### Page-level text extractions

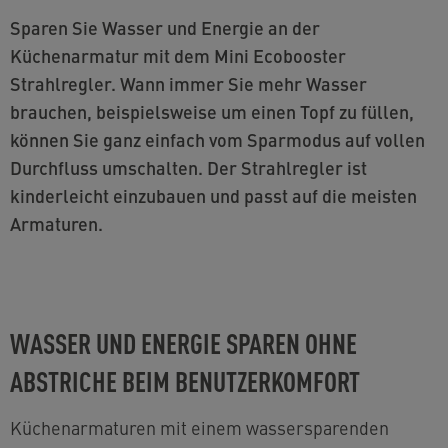
Sparen Sie Wasser und Energie an der
Küchenarmatur mit dem Mini Ecobooster
Strahlregler. Wann immer Sie mehr Wasser
brauchen, beispielsweise um einen Topf zu füllen,
können Sie ganz einfach vom Sparmodus auf vollen
Durchfluss umschalten. Der Strahlregler ist
kinderleicht einzubauen und passt auf die meisten
Armaturen.
WASSER UND ENERGIE SPAREN OHNE
ABSTRICHE BEIM BENUTZERKOMFORT
Küchenarmaturen mit einem wassersparenden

### Prompt
Check every line of the data, and copy the ones that contain "Strahlregler".

### Solved problem
Strahlregler. Wann immer Sie mehr Wasser
Durchfluss umschalten. Der Strahlregler ist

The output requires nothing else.